Testimonios sobre esta trágica etapa se recogen en el excelente documental de Néstor Almendros y Orlando Jiménez Leal titulado Conducta impropia. Se destaca el del difunto escritor Reinaldo Arenas, cuya vida en Cuba resume la persecución contra los homosexuales y cuya vida en el exilio muestra el hostigamiento que contra los prófugos del paraíso –sobre todo intelectuales– realizaban y realizan aún los defensores extranjeros del régimen cubano. Enfermo de sida, Arenas acabó suicidándose, igual que el también escritor Calvert Casey, de origen norteamericano. Fueron muchos, todos conducidos a la desesperanza por el extremo sufrimiento, los incapaces de reconstruir y disfrutar plenamente sus vidas en libertad. No es nuevo el fenómeno: recordemos a Primo Levy, sobreviviente de los campos de exterminio nazis, que también se acabó matando.
Protestas internacionales consiguieron que se desmantelaran las UMAP ignominiosas, propias de la imaginación de un Adolf Eichmann. Hoy, el régimen, a través de su portavoz no oficial, Mariela Castro, culpa de todo a "funcionarios machistas". ¿Cuáles? ¿Qué se supone que pasó con ellos cuando se descubrieron los crímenes?
Fidel Castro terminó reconociendo su responsabilidad en esas francas violaciones de los derechos humanos más elementales de este grupo humano. Las publicaciones que divulgaron sus palabras a menudo quisieron presentarlo como una persona honesta que reconocía sinceramente sus errores. Como si esos errores no hubieran costado vidas. ¿Devolverán a alguien las autocríticas del dictador el equilibrio y la dignidad pisoteados, o incluso la vida?
El año 1979 no marcó, frente a lo que divulgó entonces la CNN, la despenalización de la homosexualidad en Cuba. En 1980 se produjo una salida masiva de cubanos por el Puerto de Mariel, organizada después de que un grupo de personas desesperadas ocupara los jardines de la embajada peruana en La Habana. Para poder marcharse era necesario presentarse en una comisaría y solicitar la apertura de un expediente policial en el que figurasen qué delitos o actos antisociales cometía el interesado. Uno de ellos era la homosexualidad.
Turbas organizadas por el Ministerio del Interior llevaban a cabo agresiones de todo tipo contra quienes pretendían marcharse de Cuba por esa vía. Una de sus consignas –mientras atacaban a los desafectos al régimen– era: "¡Que se vayan los flojos, que se vayan los homosexuales y los que viven de nuestro sudor!".

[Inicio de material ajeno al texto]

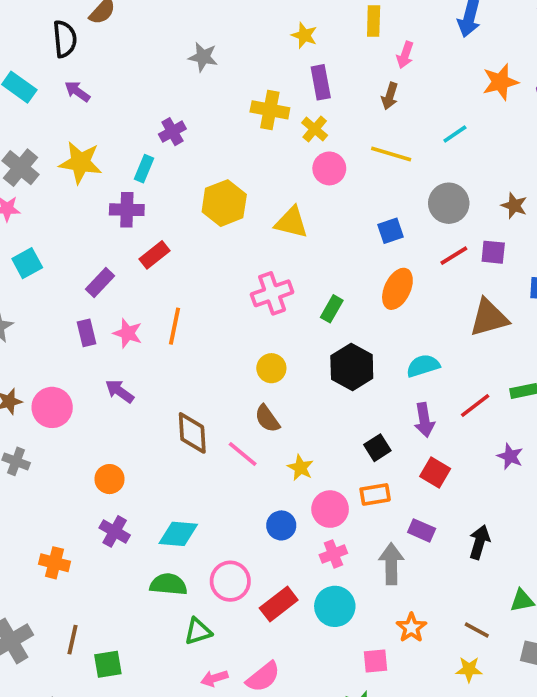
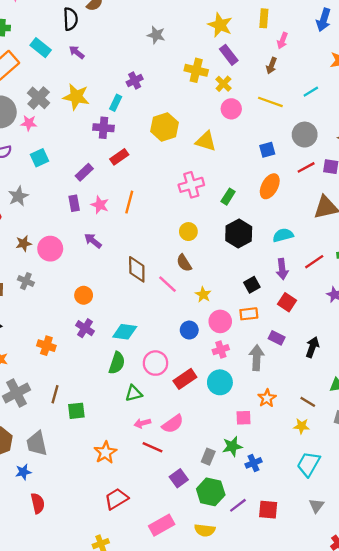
yellow star: (304, 35) -> (220, 25), size x1.5
purple rectangle: (321, 82) -> (229, 55), turned -30
green semicircle: (168, 584) -> (117, 363), turned 100

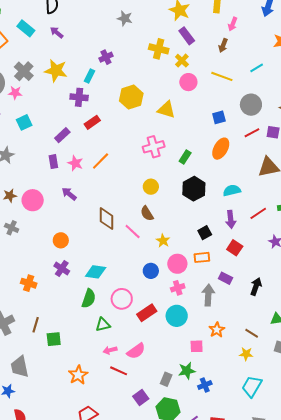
orange line: (129, 202) -> (101, 161), turned 30

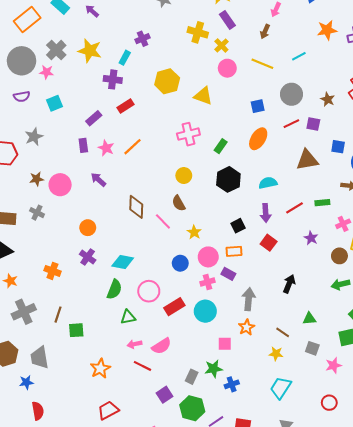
purple rectangle: (225, 278) -> (228, 274), moved
gray arrow: (208, 295) -> (249, 299), moved

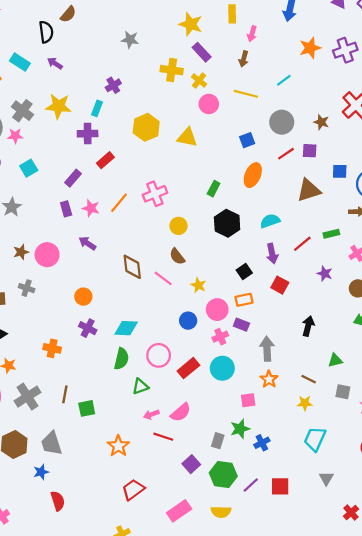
pink cross: (188, 134) -> (155, 194), moved

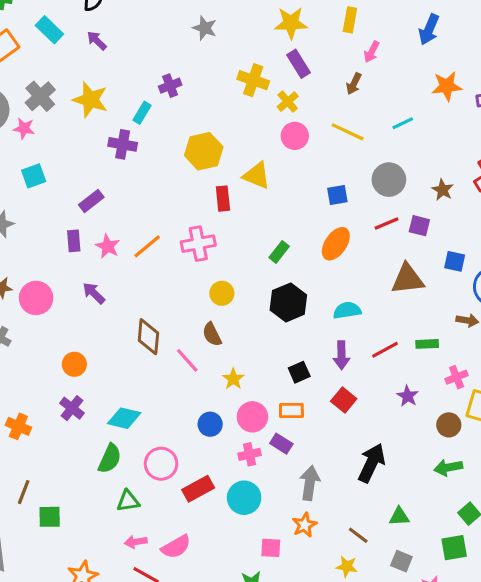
yellow star: (191, 24) -> (291, 23), turned -30
red rectangle: (105, 160) -> (223, 199), moved, turned -66
black arrow: (308, 326) -> (371, 463), size x1.4

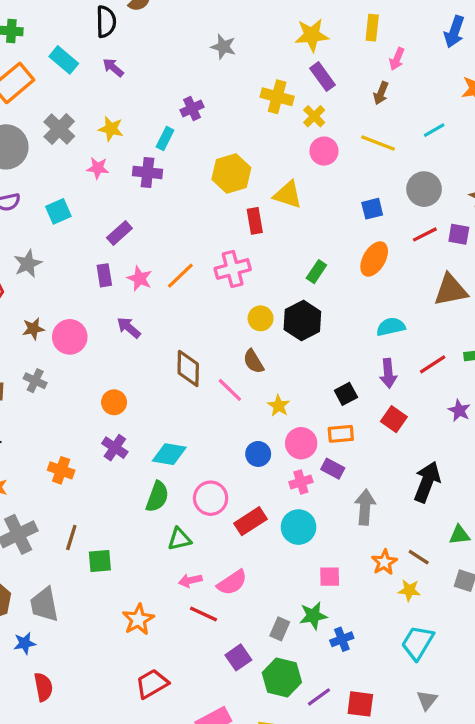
yellow star: (90, 100) -> (111, 129), size x0.7
pink star: (24, 128) -> (98, 168), moved
black hexagon: (288, 302) -> (302, 320), moved
orange star: (305, 525) -> (384, 562), moved

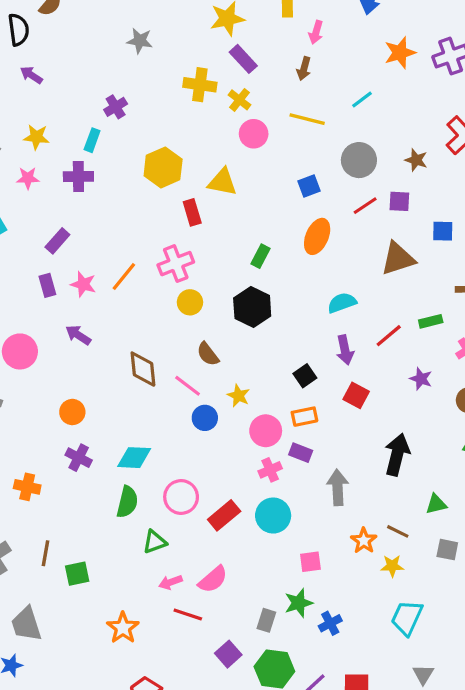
yellow circle: (261, 318) -> (190, 302), moved
blue circle: (258, 454) -> (205, 418), moved

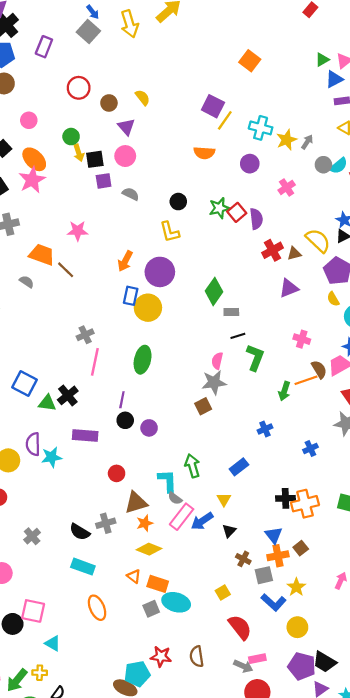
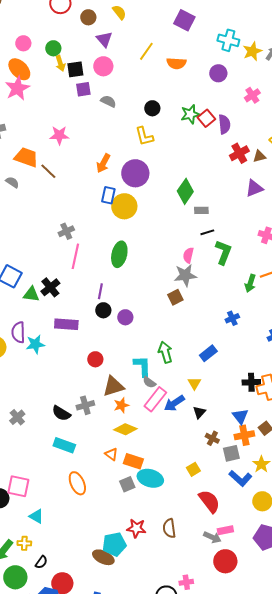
pink circle: (29, 120) -> (23, 43), moved
yellow line: (225, 120) -> (146, 51), moved

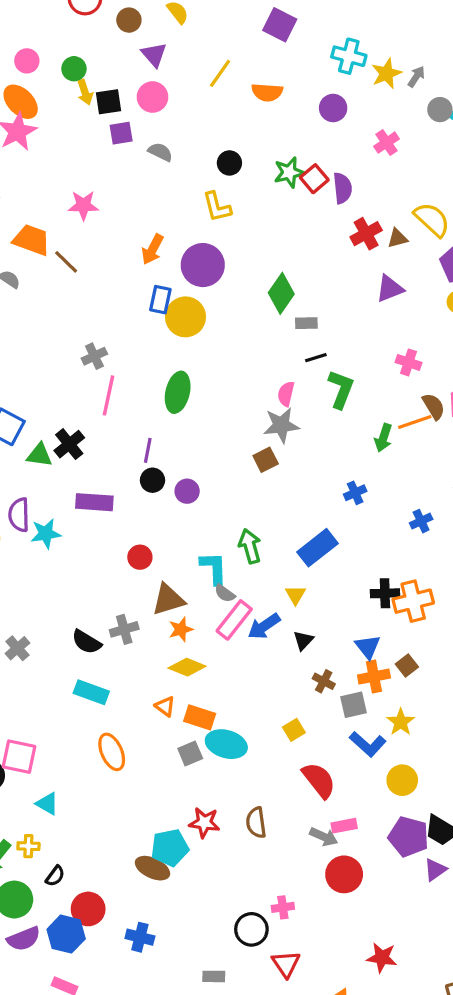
blue rectangle: (208, 353) -> (317, 548), size x1.4

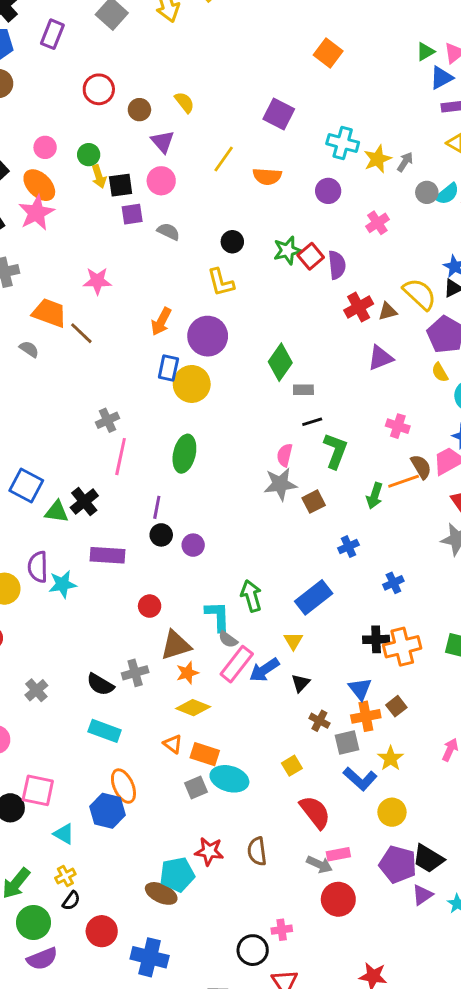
brown square: (266, 460) -> (314, 502), moved
blue cross: (421, 521) -> (393, 583), moved
yellow cross: (28, 846) -> (65, 876), moved, turned -30
blue hexagon: (66, 934) -> (107, 811), moved
blue cross: (140, 937) -> (150, 957), size x1.4

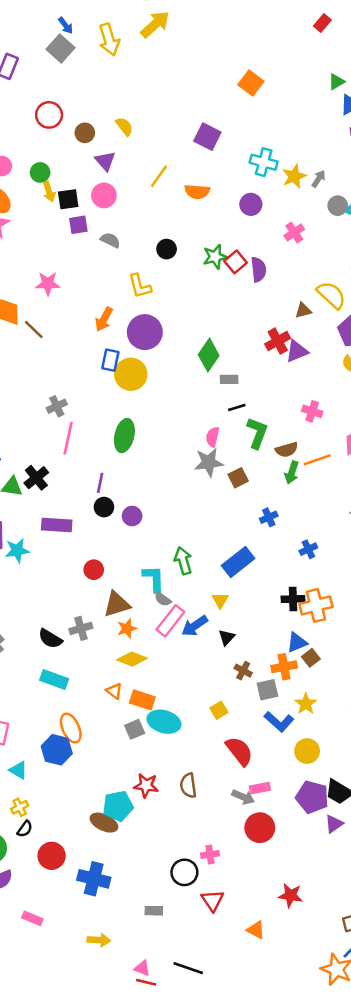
yellow L-shape: (221, 282) -> (140, 286), moved
red cross: (359, 307) -> (278, 341), moved
brown semicircle: (421, 467) -> (287, 450), moved, turned 105
blue triangle: (360, 689) -> (297, 642), moved, turned 45

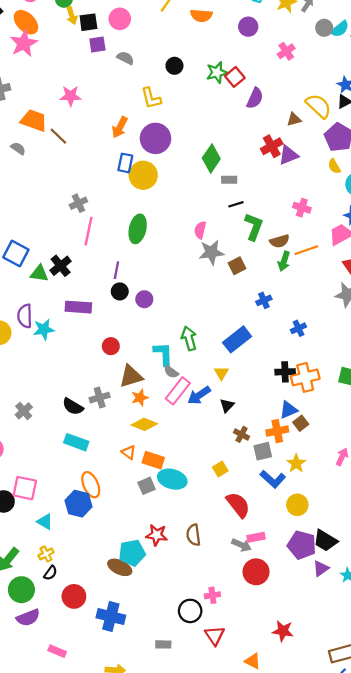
purple semicircle: (259, 270) -> (255, 98), moved, turned 30
pink semicircle: (213, 437) -> (200, 230), moved

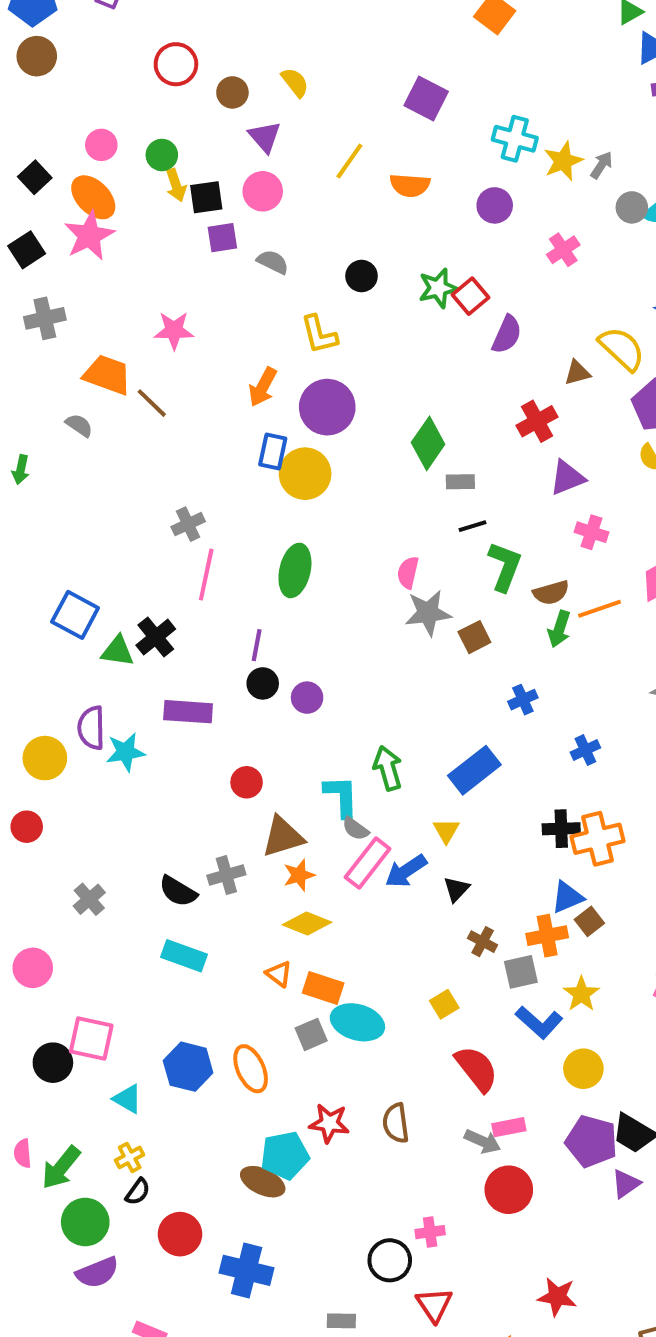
purple triangle: (288, 155) -> (567, 478), moved
orange ellipse: (91, 485) -> (251, 1069), moved

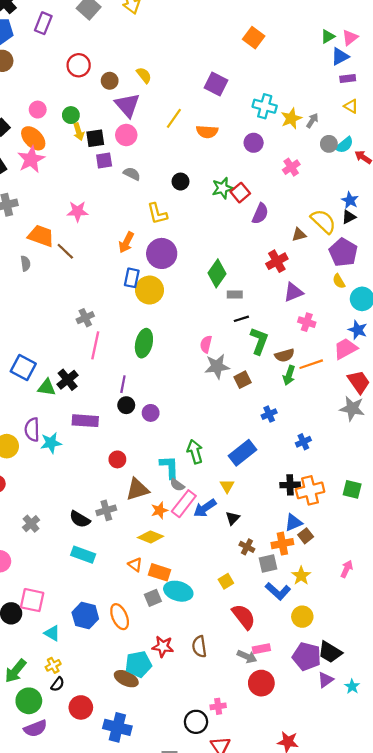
purple triangle: (265, 137) -> (127, 105), size x1.4
gray semicircle: (79, 425) -> (25, 263), turned 48
orange star: (299, 875) -> (159, 510), moved

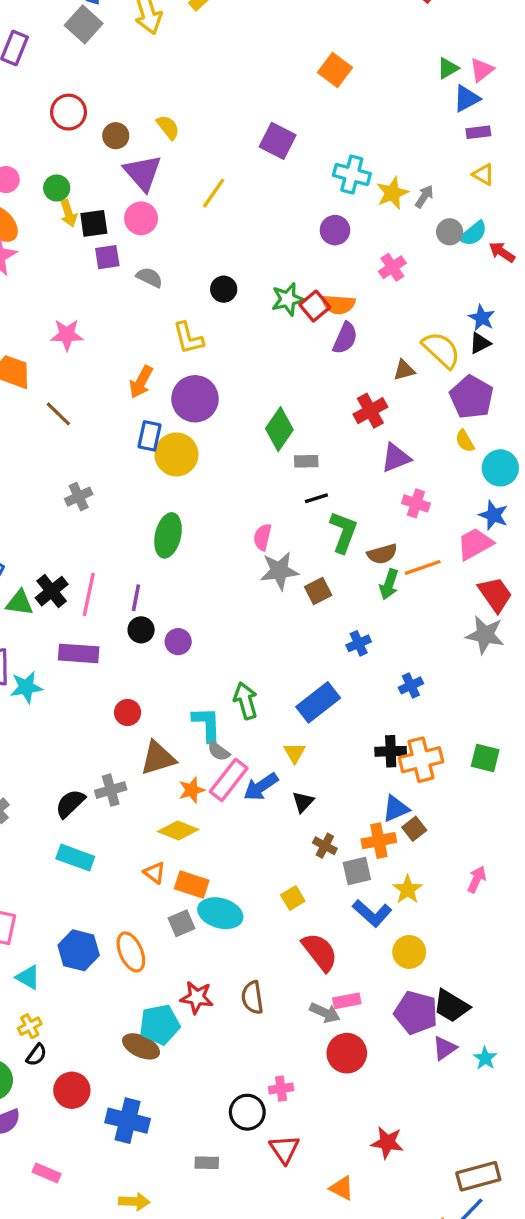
orange semicircle: (207, 132) -> (338, 304), moved
brown line: (65, 251) -> (58, 414), moved
pink line: (95, 345) -> (89, 594), moved
black semicircle: (80, 519) -> (70, 804), turned 105

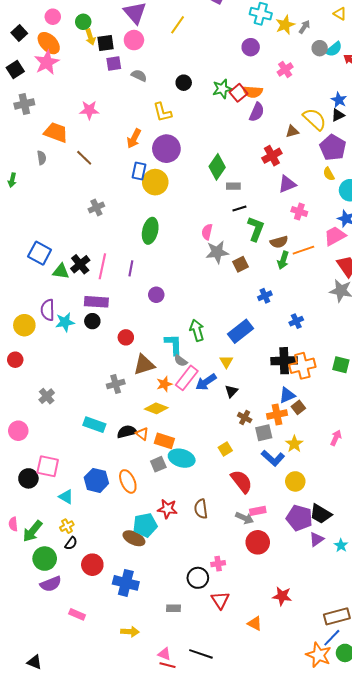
black circle: (141, 630) -> (92, 321), moved
black cross: (391, 751) -> (284, 361), size x1.4
black semicircle: (70, 804) -> (127, 432), moved, turned 30

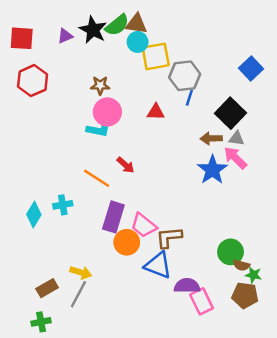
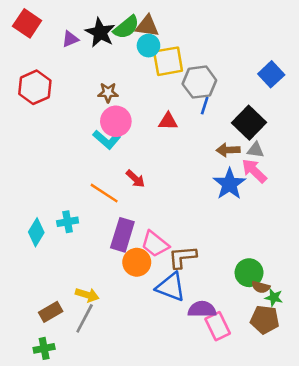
red square: (22, 38) -> (27, 23), moved, turned 30
cyan L-shape: (99, 129) -> (107, 140), turned 30

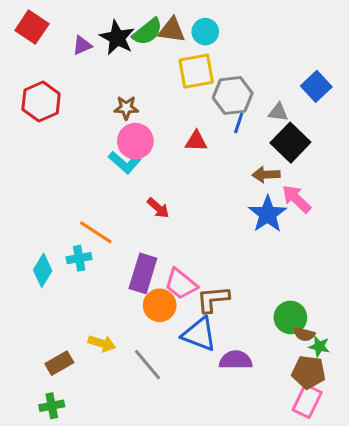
cyan circle: (148, 46) -> (205, 32), moved
gray triangle: (256, 150) -> (278, 112), moved
orange line: (104, 193) -> (96, 232), moved
gray line: (85, 318) -> (147, 365), moved, turned -68
pink rectangle: (218, 326) -> (307, 401), moved, turned 52

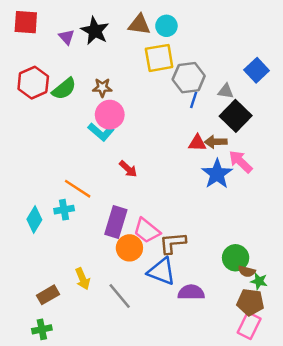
red square: (32, 27) -> (26, 22), turned -30
green semicircle: (147, 32) -> (64, 89), moved
purple triangle: (82, 45) -> (67, 37), turned -49
red triangle: (196, 141) -> (197, 143), moved
yellow arrow: (102, 343) -> (83, 279), turned 50

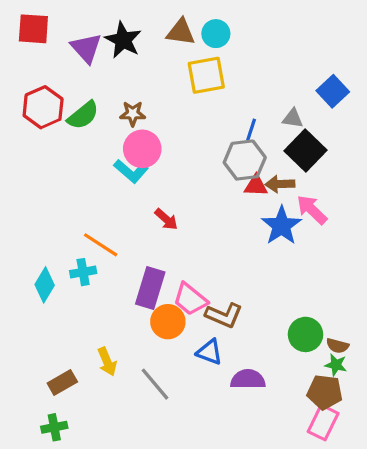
purple triangle: (67, 37) -> (86, 48), size x1.5
gray hexagon: (189, 78) -> (245, 160), moved
brown L-shape: (173, 243) -> (224, 315), turned -152
blue triangle: (162, 271) -> (209, 352), size x0.7
brown semicircle: (247, 271) -> (337, 346), moved

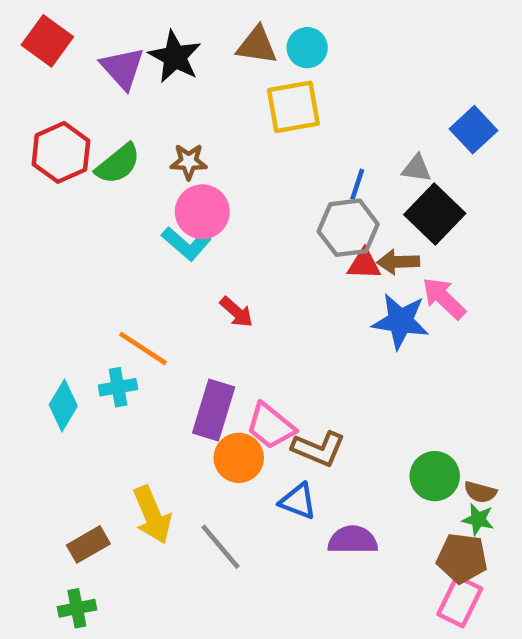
red square: (33, 29) -> (47, 41), turned 32
blue star: (281, 226) -> (401, 321), turned -30
yellow arrow: (107, 362) -> (152, 515), size x1.4

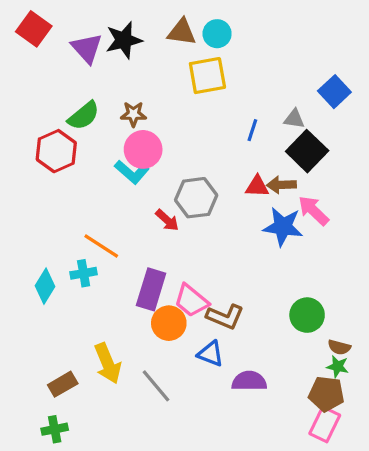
black star: (175, 57) -> (124, 40), turned 30
red hexagon: (61, 152) -> (56, 151), moved
gray hexagon: (348, 228) -> (196, 198), moved
green circle: (435, 476) -> (307, 315), moved

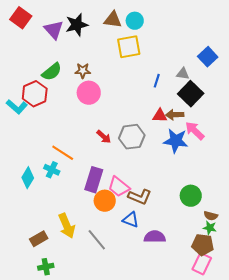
cyan L-shape: (132, 172) -> (17, 107), moved
gray hexagon: (196, 198) -> (132, 137), moved
cyan cross: (84, 273) -> (52, 170), turned 35
green cross: (55, 429) -> (46, 267), moved

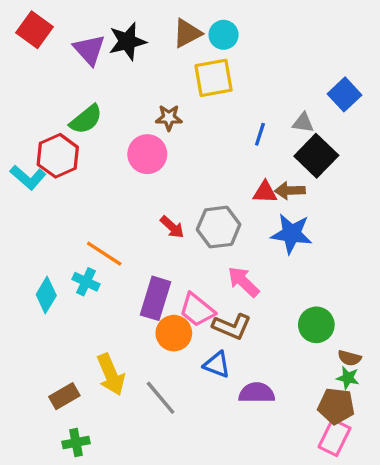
brown triangle: (113, 20) -> (187, 33), turned -36
brown star: (83, 71) -> (169, 118), moved
pink arrow: (195, 131) -> (243, 282), moved

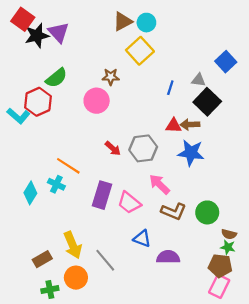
black star: (127, 41) -> (37, 36), moved
yellow square: (214, 78) -> (140, 51), turned -32
brown L-shape: (232, 326) -> (174, 211), moved
orange circle: (174, 333) -> (76, 278), moved

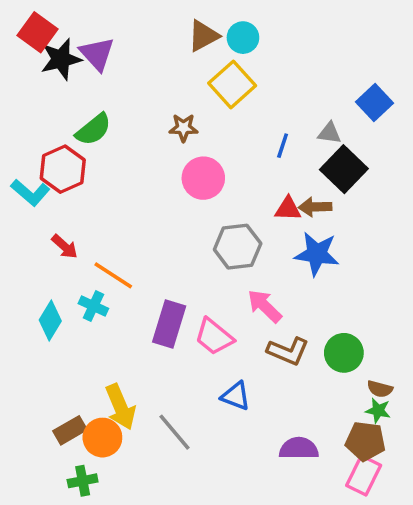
pink circle: (97, 101) -> (203, 178), moved
red arrow: (113, 148) -> (65, 247), moved
purple semicircle: (168, 257) -> (299, 448), moved
orange circle: (76, 278) -> (102, 438), moved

Poco a poco las reiteradas denuncias y, sobre todo, la caída del comunismo en los países de Europa Oriental forzaron a la dictadura a ocuparse de asuntos más importantes que las preferencias sexuales de las personas. Había que sobrevivir, porque ya no tenía asegurado el sustento. Entonces buscó distintas vías para lavar su imagen, para presentarse como defensora de los derechos humanos. Las persecuciones contra los intelectuales se convirtieron en falsa tolerancia, siempre que no se pronunciaran políticamente dentro de Cuba, y a los creyentes se les permitió el ingreso en las universidades y el desempeño de ciertos trabajos.
Mariela Castro tiene una dura tarea: limpiar el honor manchado de sangre y de llanto de un proceso destructor. No hay que olvidar sino transmitir estas verdades a las nuevas generaciones y a quienes, por vivir en otros países, desconocen estos hechos o reciben una imagen falsa sobre la Cuba de los Castro. Esperemos que los culpables de estos y otros desmanes respondan algún día ante los tribunales y ante sus victimas, si el tiempo y la ley natural lo permiten. En cualquier caso, lo harán ante la historia y las personas de bien del mundo entero.